December 21, 2007

Suicide Attack Kills 50 In Pakistan

Prayers turned into carnage in Sherpao, as a suicide bomber in Pakistan killed at least 50 people at the home of a former Interior Minister during a celebration of Eid. Suspicion immediately fell on Taliban and al-Qaeda elements fighting against the Musharraf government. The minister had been targeted by a suicide bomber eight months earlier, and has now escaped twice with his life:

A suicide attacker detonated a bomb packed with ball bearings and nails amid hundreds of holiday worshippers Friday at the residential compound of Pakistan's former interior minister, killing at least 50 people, authorities said.

It was the second suicide attack in eight months apparently targeting Aftab Khan Sherpao, who escaped injury. One of his sons was wounded.

Suspicion will likely focus on the pro-Taliban or al-Qaida militants active in the northwestern region of the country where the attack occurred. The attack also deepened the sense of uncertainty in Pakistan as it heads into Jan. 8 parliamentary elections. Sherpao is a candidate for parliament.

Hours after the bombing, security officers raided an Islamic school in the nearby village of Turangzai and arrested seven students, some of them Afghans, two police officials said, speaking on condition of anonymity because they were not authorized to talk to the media. The officials declined to say whether the raid was connected to the attack.

One has to wonder how the Taliban and al-Qaeda expect to succeed as an Islamist movement. They have almost entirely given up killing infidels and have targeted fellow Muslims exclusively. Obviously, they want to terrorize Pakistanis into avoiding public events, but killing Muslims at prayer while celebrating Eid will have a galvanizing effect, even on the disaffected in Pakistan, and not an effect that will bring them to the AQ banner.

Suicide bombings are not precision attacks, nor are they meant to be. This particular bomb had a design that guaranteed it would kill as many as possible. Police estimate that it contained as much as 17 pounds of explosives, and the bomber filled it with nails and ball bearings for maximum killing power. It literally shredded the people around the attacker as they knelt in prayer.
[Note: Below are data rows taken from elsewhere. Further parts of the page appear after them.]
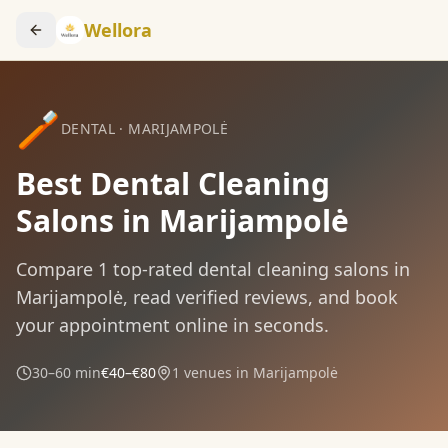
Wellora
🪥
DENTAL
·
MARIJAMPOLĖ
Best Dental Cleaning
Salons in Marijampolė
Compare
1
top-rated
dental cleaning
salons in
Marijampolė
, read verified reviews, and book
your appointment online in seconds.
30–60 min
€40–€80
1
venues in
Marijampolė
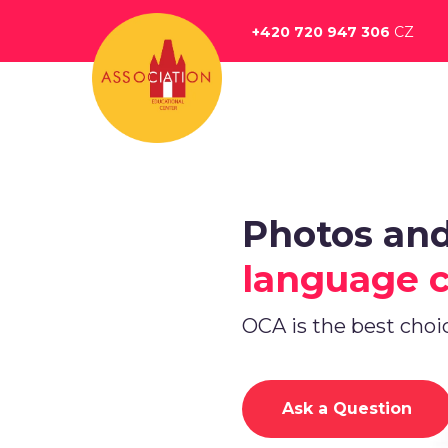
Перейти
к
+420 720 947 306
CZ
основному
содержанию
Photos an
language 
OCA is the best choi
Ask a Question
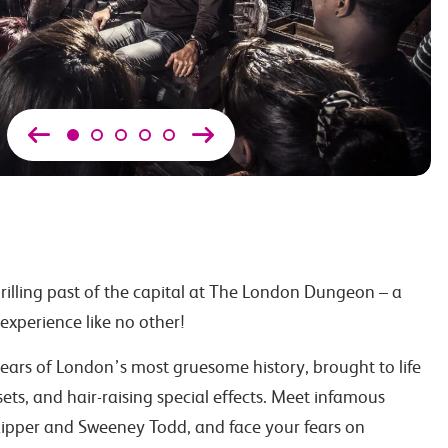
hrilling past of the capital at The London Dungeon – a
 experience like no other!
ars of London’s most gruesome history, brought to life
 sets, and hair-raising special effects. Meet infamous
 Ripper and Sweeney Todd, and face your fears on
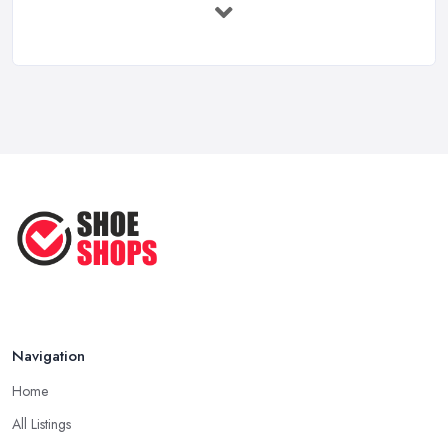
Feb 2026
Your Next Cycling Shoe: All You
Need ...
Jun 2025
Ultimate Guide to Finding the
Perfect ...
Apr 2025
How to Take Care of Your Leather
Shoes ...
Oct 2022
Navigation
Home
All Listings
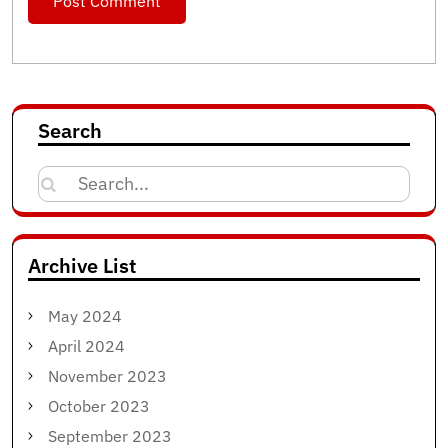
Search
Search
for:
Archive List
May 2024
April 2024
November 2023
October 2023
September 2023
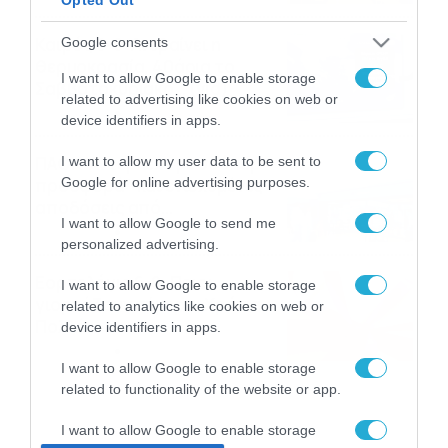
το ΠΑΜΕ ΣΤΟΙΧΗΜΑ
Καιρός 6-8: Ανεβαίνει η
Google consents
θερμοκρασία, 40άρια το
I want to allow Google to enable storage
Σαββατοκύριακο… (vid)
related to advertising like cookies on web or
06/08/2026
22:00
device identifiers in apps.
ΠΑΟΚ-Άντερλεχτ με σούπερ
I want to allow my user data to be sent to
Google for online advertising purposes.
προσφορά* και ενισχυμένες
αποδόσεις από
I want to allow Google to send me
το Pamestoixima.gr
06/08/2026
14:02
personalized advertising.
Εορτολόγιο 6-8: Ποιοι
I want to allow Google to enable storage
γιορτάζουν σήμερα; Χρόνια
related to analytics like cookies on web or
Πολλά…
device identifiers in apps.
06/08/2026
08:05
I want to allow Google to enable storage
related to functionality of the website or app.
I want to allow Google to enable storage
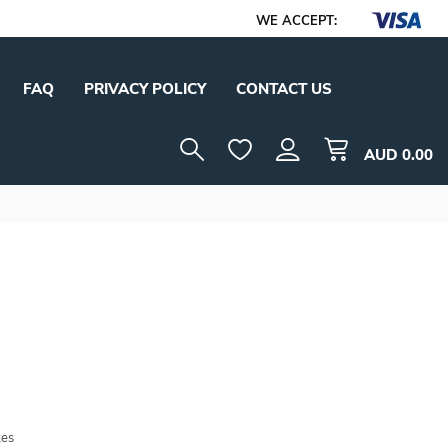
WE ACCEPT:
FAQ
PRIVACY POLICY
CONTACT US
AUD
0.00
tes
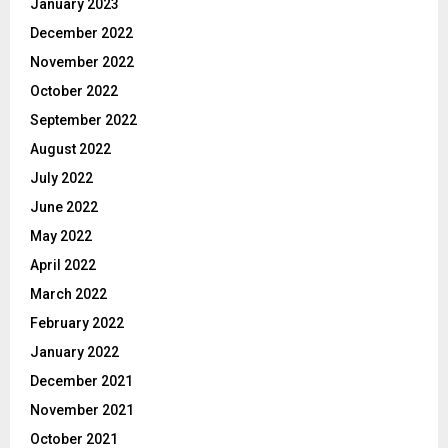
January 2023
December 2022
November 2022
October 2022
September 2022
August 2022
July 2022
June 2022
May 2022
April 2022
March 2022
February 2022
January 2022
December 2021
November 2021
October 2021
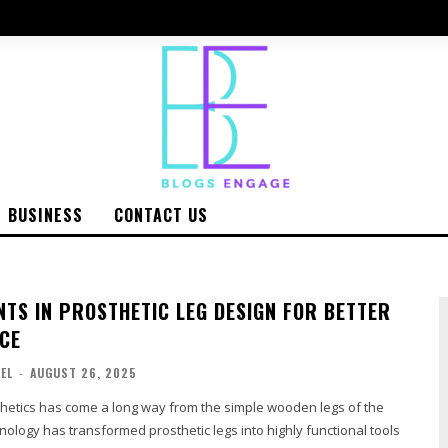
BUSINESS
CONTACT US
TS IN PROSTHETIC LEG DESIGN FOR BETTER
CE
EL
-
AUGUST 26, 2025
thetics has come a long way from the simple wooden legs of the
ology has transformed prosthetic legs into highly functional tools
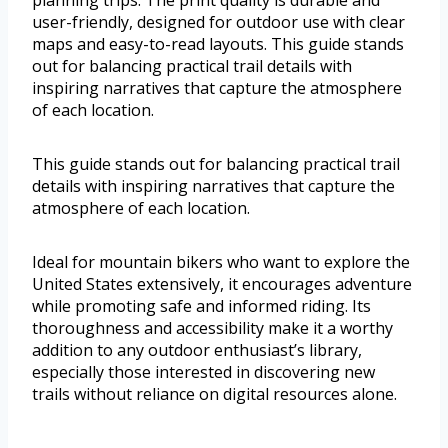
user-friendly, designed for outdoor use with clear
maps and easy-to-read layouts. This guide stands
out for balancing practical trail details with
inspiring narratives that capture the atmosphere
of each location.
This guide stands out for balancing practical trail
details with inspiring narratives that capture the
atmosphere of each location.
Ideal for mountain bikers who want to explore the
United States extensively, it encourages adventure
while promoting safe and informed riding. Its
thoroughness and accessibility make it a worthy
addition to any outdoor enthusiast’s library,
especially those interested in discovering new
trails without reliance on digital resources alone.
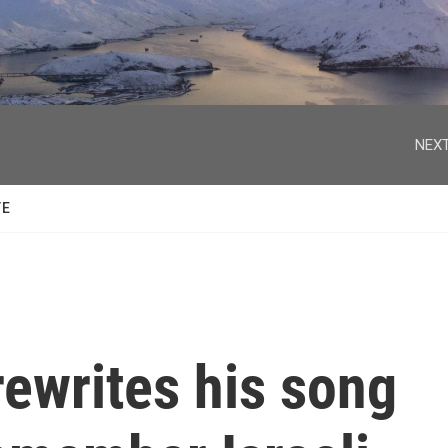
facebook
twitter
youtube
instagram
NEXT
TE
ewrites his song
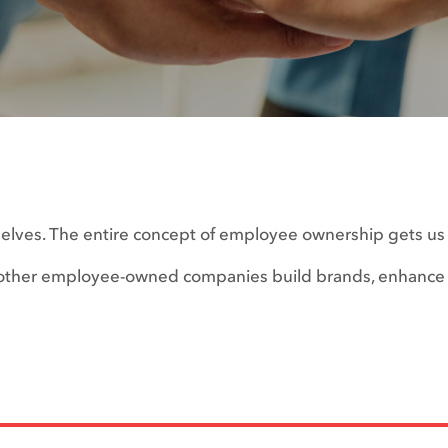
selves. The entire concept of employee ownership gets us a
ng other employee-owned companies build brands, enhance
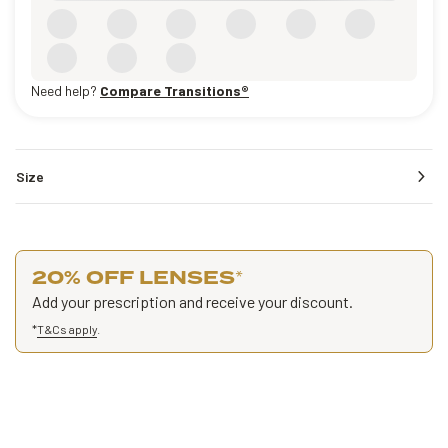
Need help?
Compare Transitions®
Size
20% OFF LENSES
*
Add your prescription and receive your discount.
*
T&Cs apply
.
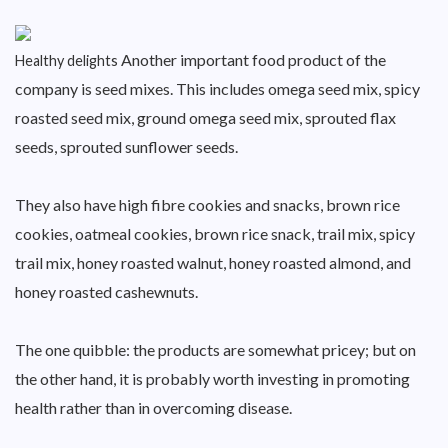
Another important food product of the
Healthy delights
company is seed mixes. This includes omega seed mix, spicy
roasted seed mix, ground omega seed mix, sprouted flax
seeds, sprouted sunflower seeds.
They also have high fibre cookies and snacks, brown rice
cookies, oatmeal cookies, brown rice snack, trail mix, spicy
trail mix, honey roasted walnut, honey roasted almond, and
honey roasted cashewnuts.
The one quibble: the products are somewhat pricey; but on
the other hand, it is probably worth investing in promoting
health rather than in overcoming disease.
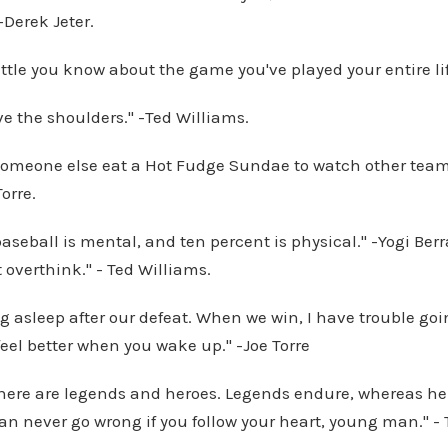
-Derek Jeter.
ittle you know about the game you've played your entire l
ve the shoulders." -Ted Williams.
g someone else eat a Hot Fudge Sundae to watch other tea
Torre.
aseball is mental, and ten percent is physical." -Yogi Berra
t overthink." - Ted Williams.
ng asleep after our defeat. When we win, I have trouble goi
 feel better when you wake up." -Joe Torre
there are legends and heroes. Legends endure, whereas he
n never go wrong if you follow your heart, young man." - 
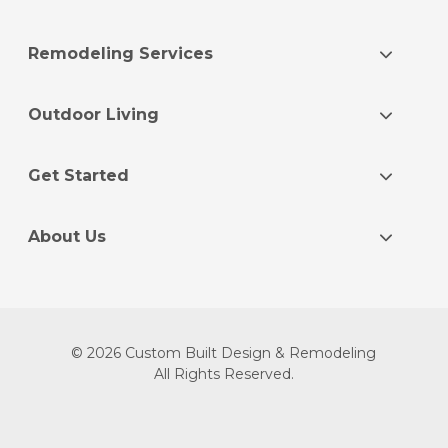
Remodeling Services
Outdoor Living
Get Started
About Us
© 2026 Custom Built Design & Remodeling
All Rights Reserved.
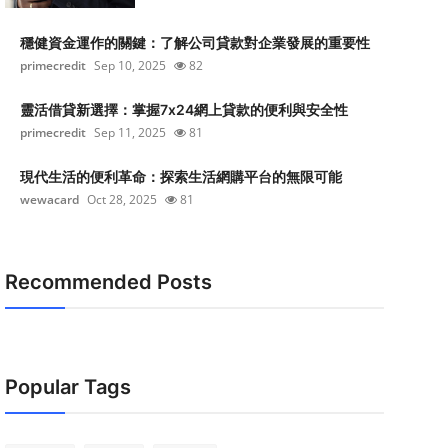
穩健資金運作的關鍵：了解公司貸款對企業發展的重要性
primecredit
Sep 10, 2025
82
靈活借貸新選擇：掌握7x24網上貸款的便利與安全性
primecredit
Sep 11, 2025
81
現代生活的便利革命：探索生活網購平台的無限可能
wewacard
Oct 28, 2025
81
Recommended Posts
Popular Tags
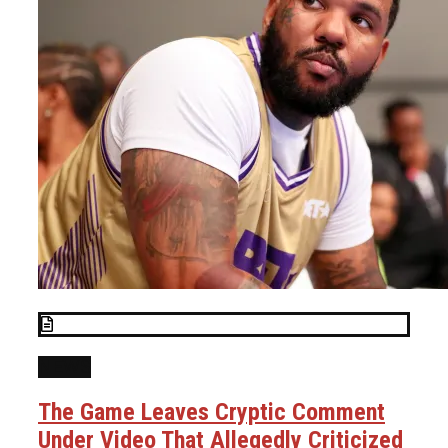
NEWS
The Game Leaves Cryptic Comment
Under Video That Allegedly Criticized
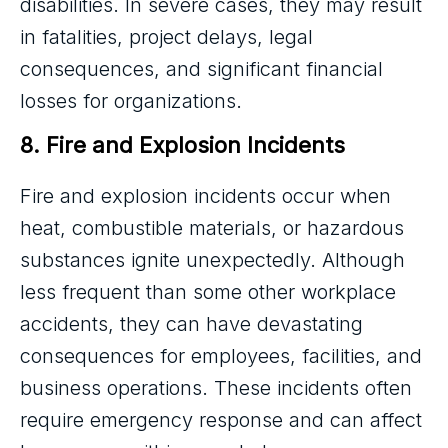
disabilities. In severe cases, they may result
in fatalities, project delays, legal
consequences, and significant financial
losses for organizations.
8. Fire and Explosion Incidents
Fire and explosion incidents occur when
heat, combustible materials, or hazardous
substances ignite unexpectedly. Although
less frequent than some other workplace
accidents, they can have devastating
consequences for employees, facilities, and
business operations. These incidents often
require emergency response and can affect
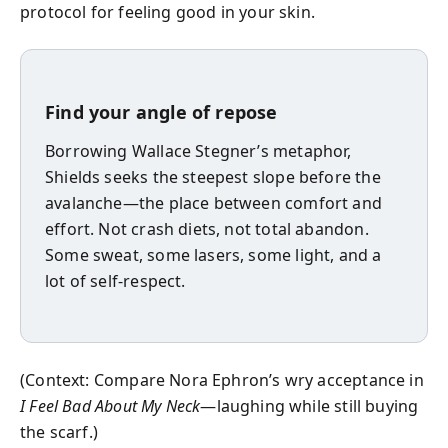
protocol for feeling good in your skin.
Find your angle of repose
Borrowing Wallace Stegner’s metaphor,
Shields seeks the steepest slope before the
avalanche—the place between comfort and
effort. Not crash diets, not total abandon.
Some sweat, some lasers, some light, and a
lot of self-respect.
(Context: Compare Nora Ephron’s wry acceptance in
I Feel Bad About My Neck
—laughing while still buying
the scarf.)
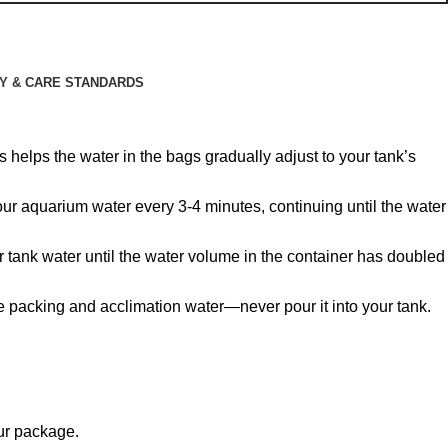
Y & CARE STANDARDS
 helps the water in the bags gradually adjust to your tank’s
 your aquarium water every 3-4 minutes, continuing until the water
r tank water until the water volume in the container has doubled
he packing and acclimation water—never pour it into your tank.
our package.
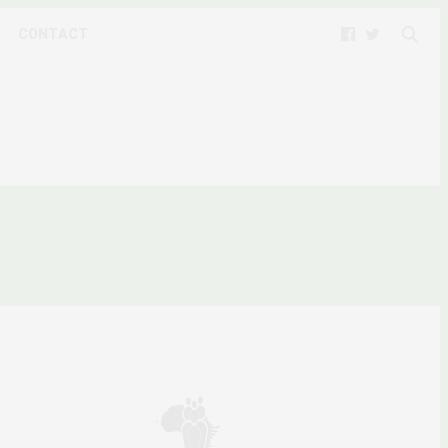
CONTACT
D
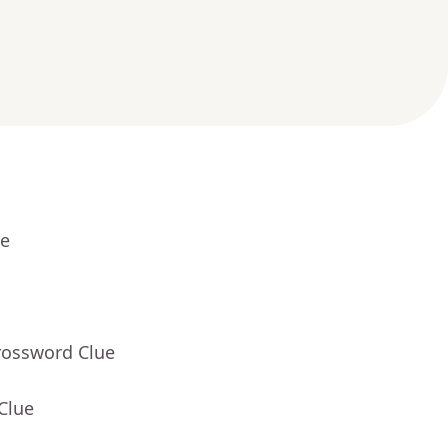
ue
rossword Clue
Clue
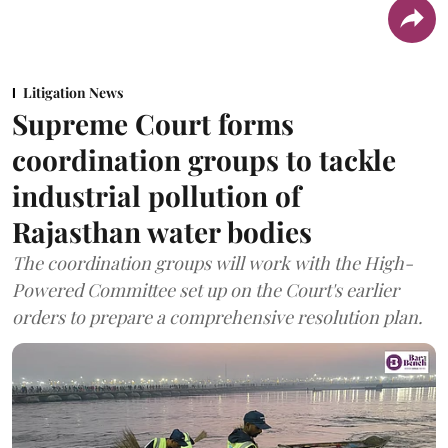
Litigation News
Supreme Court forms
coordination groups to tackle
industrial pollution of
Rajasthan water bodies
The coordination groups will work with the High-
Powered Committee set up on the Court's earlier
orders to prepare a comprehensive resolution plan.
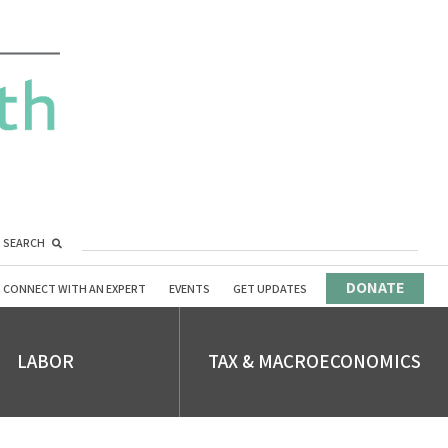
SEARCH
DONATE
CONNECT WITH AN EXPERT
EVENTS
GET UPDATES
LABOR
TAX & MACROECONOMICS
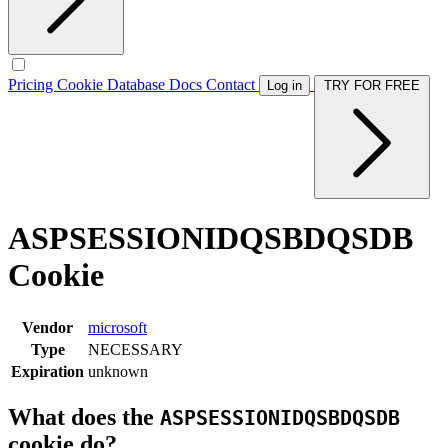
Pricing
Cookie Database
Docs
Contact
Log in
TRY FOR FREE
ASPSESSIONIDQSBDQSDB
Cookie
Vendor
microsoft
Type
NECESSARY
Expiration
unknown
What does the
ASPSESSIONIDQSBDQSDB
cookie do?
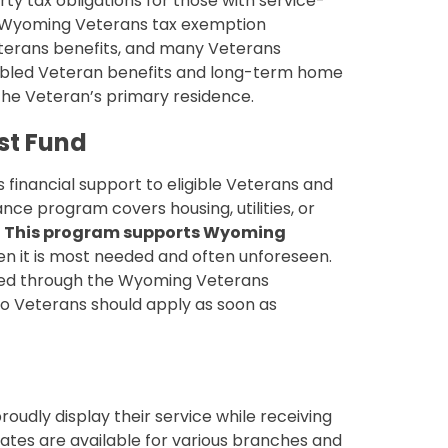
ty tax obligations for those with service-
ble Wyoming Veterans tax exemption
eterans benefits, and many Veterans
sabled Veteran benefits and long-term home
 the Veteran’s primary residence.
st Fund
 financial support to eligible Veterans and
tance program covers housing, utilities, or
.
This program supports Wyoming
n it is most needed and often unforeseen.
ated through the Wyoming Veterans
o Veterans should apply as soon as
oudly display their service while receiving
ates are available for various branches and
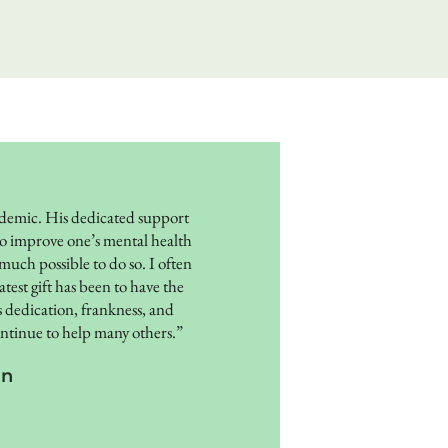
emic. His dedicated support
e to improve one’s mental health
 much possible to do so. I often
est gift has been to have the
 dedication, frankness, and
continue to help many others.”
on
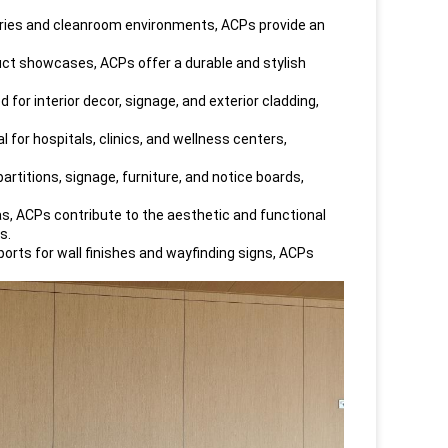
tories and cleanroom environments, ACPs provide an
oduct showcases, ACPs offer a durable and stylish
 for interior decor, signage, and exterior cladding,
 for hospitals, clinics, and wellness centers,
artitions, signage, furniture, and notice boards,
as, ACPs contribute to the aesthetic and functional
s.
ports for wall finishes and wayfinding signs, ACPs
Clearly the radical Islamists feel threatened by the military action in Swat and elsewhere, and they want to distract the Musharraf government by conducting attacks on civilians elsewhere. That strategy could easily backfire on the radicals. Musharraf's war on AQ and the Taliban has not been terribly popular with Pakistanis, but that could change as the terrorists shred friends and family at holiday celebrations. The terrorists could wind up becoming a vehicle for popular support of a dictator who promises to kill every last one of the lunatics -- a development that would certainly suit US interests.